As expected, the average r 2 values decreased with increasing distance between pairwise SNPs for all the studied populations (Figure 3 and Supplementary Table S4). The values for IRI, ANA, EGY, and PAK were 0.367, 0.441, 0.411, and 0.432, respectively, for distances less than 10 Kb and 0.16, 0.24, 0.24, and 0.21, respectively, for distances less than 100Kb, which reduced rapidly to 0.018, 0.042, 0.059 and 0.024 (respectively) for a distance between markers of 1 Mb (Figure 3 and Supplementary Table S4). In all the populations, the LD then remained constant for distances greater than 2 Mb to the longest distance considered (15 Mb) (Supplementary Table S4). The LD decayed slowly in EGY and ANA and in individual Iranian and Pakistani breeds. The highest LD, especially at longer distances, was seen MAZ and KUN. This may be due to the rapid decline of these populations in more recent generations. The effect of correcting r 2 was smaller (6–20 percent) for distances <10 kb and increased to more than 50 percent for distances >1 Mb and to 70–80 percent for distances >10 Mb. This suggests that r 2 values are more affected at longer distances by population size (Supplementary Table S4). Comparing the LD for individual Iran populations (AZI, KHU, and MAZ) obtained here with Mokhber et al. (2019a), which used a larger sample size (more than 200), LD estimates at >100 Kb were similar, whereas at greater distances, the results were significantly different.

FIGURE 3

LD decay for increasing distance (Mb) for IRI, ANA, EGY, and PAK water buffalo populations.

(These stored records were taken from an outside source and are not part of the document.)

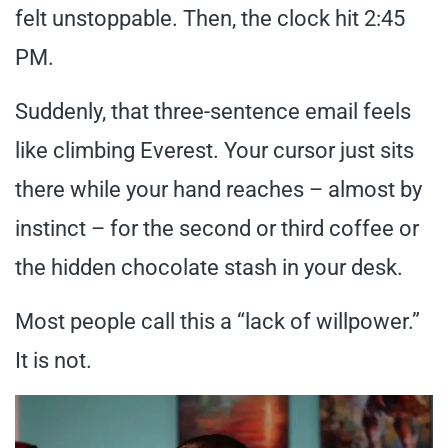
felt unstoppable. Then, the clock hit 2:45
PM.
Suddenly, that three-sentence email feels
like climbing Everest. Your cursor just sits
there while your hand reaches – almost by
instinct – for the second or third coffee or
the hidden chocolate stash in your desk.
Most people call this a “lack of willpower.”
It is not.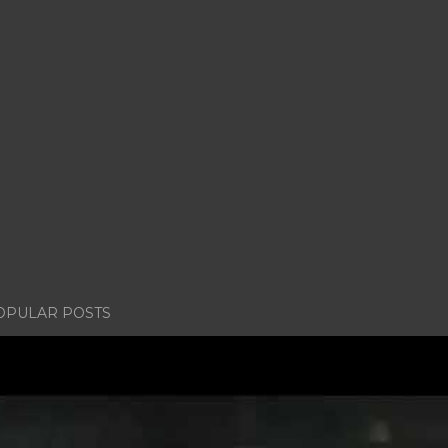
OPULAR POSTS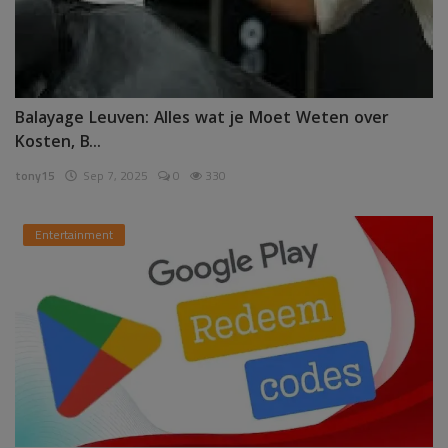
Balayage Leuven: Alles wat je Moet Weten over
Kosten, B...
tony15
Sep 7, 2025
0
330
Entertainment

LD decay for increasing distance (Mb) for IRI, ANA, EGY, and PAK water buffalo populations. Lu et al. (2020) calculated the rate of LD decay in Chinese river and swamp buffaloes and found that the LD of river buffaloes was higher than that of a swamp and that the rate of LD decay in swamp buffaloes was higher than for river buffaloes for all marker distances. These data reflect the stronger genetic selection in the river buffalo breeds compared with the swamp breeds. The rate of LD decay in Chinese crossbred buffaloes has been reported to be higher than in pure Mediterranean buffalo at a distance of 600 Kb (Deng et al., 2019), possibly as a result of recent cross-breeding. A similar situation is seen for cattle where the LD is higher in dairy cattle, which are under stronger selection than beef breeds (Qanbari et al., 2010). The pattern of LD in German Holstein cattle gave an r 2 of about 0.3 for a distance less than 25Kb, which decreased to 0.24 for distances of 50–75 Kb (Qanbari et al., 2010), whereas in Australian Holstein bulls, r 2 varied from 0.402 to 0.073 as the distance increased from 20 to 500 Kb (Khatkar et al., 2008). For beef cattle, where selection is less intense, the r 2 for Angus, Charolais, and crossbred beef breeds (Angus × Charolais) decreased from 0.23 to 0.19, 0.16 to 0.12, and 0.15 to 0.11, respectively, for distances 30 to 100Kb, respectively (Lu et al., 2012).

Persistency of LD Phase

PLDP was calculated from the correlation between paired SNPs at distances of 0–15 Mb. An increase in the distance led to a decrease in PLDP between breeds (see Table 3 and Supplementary Table S4). At distances less than 100Kb, PLPD in all the populations was higher than 0.95 for buffalo populations from Iran, Turkey, Egypt, and Pakistan, which decreased to between 0.7 and 0.97 at 200Kb and then reduced rapidly. However, from 500 Kb to 1 Mb, the reduction in PLPD was less than seen between 200 and 500 Kb (Table 3 and Supplementary Table S5). The PLDP within breeds from the same geographical area that formed pools was higher than the other comparisons (Supplementary Table S5).

TABLE 3

Consistency of gametic phase at given distances between IRI, ANA, EGY, and PAK water buffalo populations.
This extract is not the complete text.